Extracted page text data
────────────────────

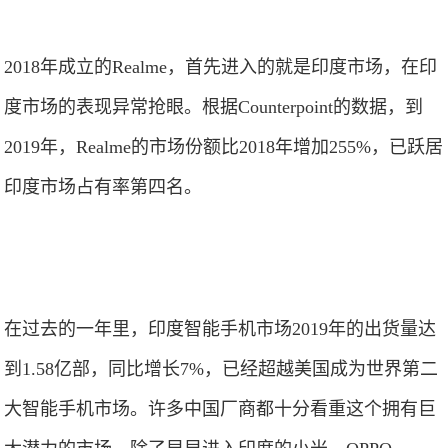
2018年成立的Realme，首先进入的就是印度市场，在印
度市场的表现异常抢眼。根据Counterpoint的数据，到
2019年，Realme的市场份额比2018年增加255%，已跃居
印度市场占有率第四名。
在过去的一年里，印度智能手机市场2019年的出货量达
到1.58亿部，同比增长7%，已经超越美国成为世界第二
大智能手机市场。许多中国厂商都十分看重这个拥有巨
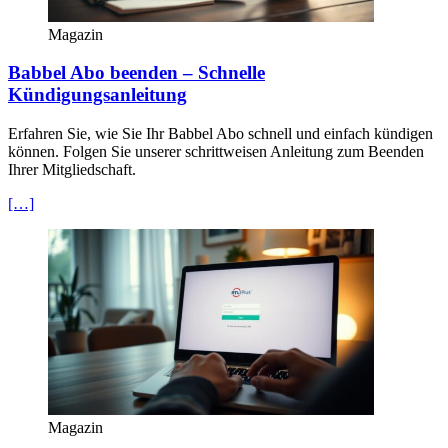
Magazin
Babbel Abo beenden – Schnelle
Kündigungsanleitung
Erfahren Sie, wie Sie Ihr Babbel Abo schnell und einfach kündigen
können. Folgen Sie unserer schrittweisen Anleitung zum Beenden
Ihrer Mitgliedschaft.
[…]
Magazin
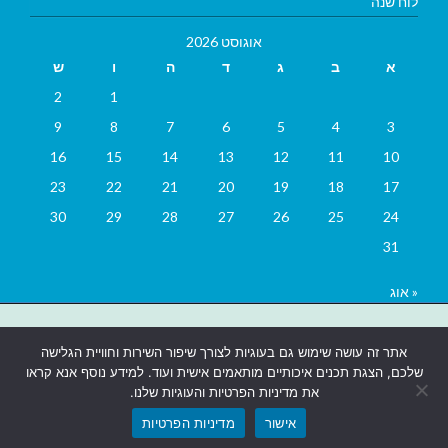
לוח שנה
אוגוסט 2026
א
ב
ג
ד
ה
ו
ש
2
1
9
8
7
6
5
4
3
16
15
14
13
12
11
10
23
22
21
20
19
18
17
30
29
28
27
26
25
24
31
« אוג
בניית אתרים
|
בניית אתרים באר שבע
|
בניית אתרים בבאר שבע
|
קידום
אתר זה עושה שימוש גם בעוגיות לצורך שיפור השירות וחוויית הגלישה
אתרים בבאר שבע
|
שלכם, הצגת תכנים איכותיים מותאמים אישית ועוד. למידע נוסף אנא קראו
את מדיניות הפרטיות והעוגיות שלנו.
אישור
מדיניות הפרטיות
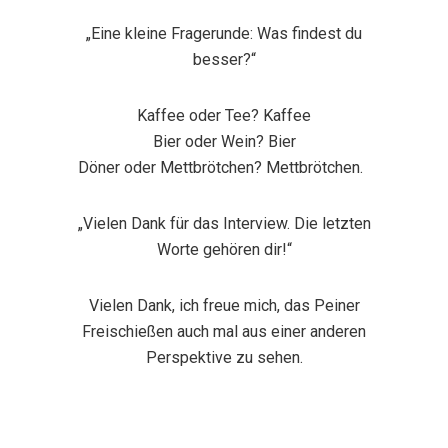
„Eine kleine Fragerunde: Was findest du
besser?“
Kaffee oder Tee?
Kaffee
Bier oder Wein?
Bier
Döner oder Mettbrötchen?
Mettbrötchen.
„Vielen Dank für das Interview. Die letzten
Worte gehören dir!“
Vielen Dank, ich freue mich, das Peiner
Freischießen auch mal aus einer anderen
Perspektive zu sehen.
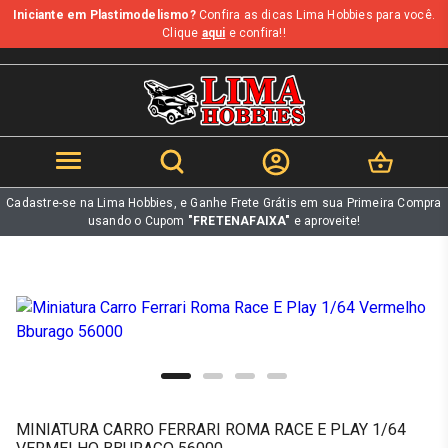
Iniciante em Plastimodelismo?
Confira as dicas Lima Hobbies para você.
b
Clique
aqui
e confira!!
Cadastre-se na Lima Hobbies, e Ganhe Frete Grátis em sua Primeira Compra
usando o Cupom
"FRETENAFAIXA"
e aproveite!
MINIATURA CARRO FERRARI ROMA RACE E PLAY 1/64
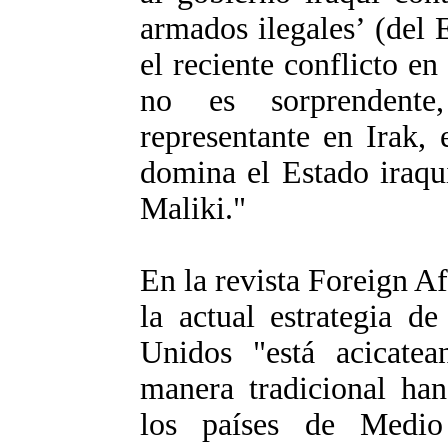
armados ilegales’ (del 
el reciente conflicto e
no es sorprendente
representante en Irak,
domina el Estado iraquí
Maliki."
En la revista Foreign A
la actual estrategia d
Unidos "está acicatea
manera tradicional han
los países de Medio 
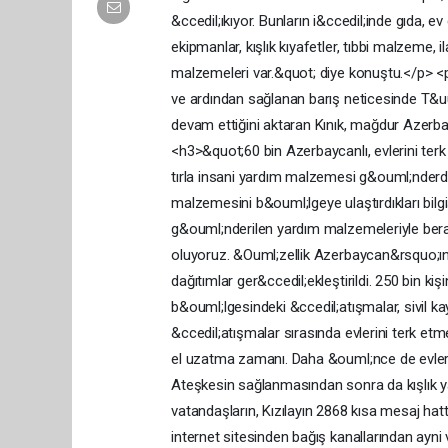
&ccedil;ıkıyor. Bunların i&ccedil;inde gıda, 
ekipmanlar, kışlık kıyafetler, tıbbi malzeme, i
malzemeleri var.&quot; diye konuştu.</p> <
ve ardından sağlanan barış neticesinde T&uum
devam ettiğini aktaran Kınık, mağdur Azerbayc
<h3>&quot;60 bin Azerbaycanlı, evlerini t
tırla insani yardım malzemesi g&ouml;nderdikle
malzemesini b&ouml;lgeye ulaştırdıkları bil
g&ouml;nderilen yardım malzemeleriyle bera
oluyoruz. &Ouml;zellik Azerbaycan&rsquo;ın 
dağıtımlar ger&ccedil;ekleştirildi. 250 bin k
b&ouml;lgesindeki &ccedil;atışmalar, sivil ka
&ccedil;atışmalar sırasında evlerini terk et
el uzatma zamanı. Daha &ouml;nce de evleri
Ateşkesin sağlanmasından sonra da kışlık ya
vatandaşların, Kızılayın 2868 kısa mesaj hat
internet sitesinden bağış kanallarından ayni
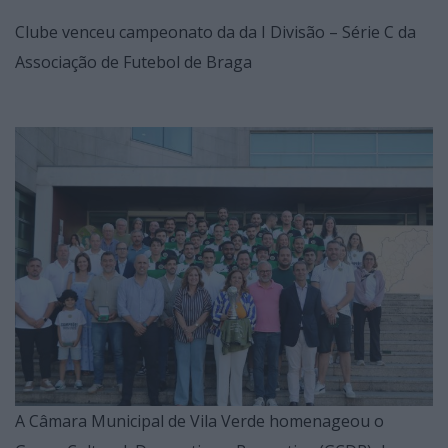
Clube venceu campeonato da da I Divisão – Série C da
Associação de Futebol de Braga
A Câmara Municipal de Vila Verde homenageou o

────────────────────

• About this exercise:
Please copy every line in the entries where "אתרים" appears.

• Solution to this exercise:
בניית אתרים
בניית אתרים באר שבע
בניית אתרים בבאר שבע
אתרים בבאר שבע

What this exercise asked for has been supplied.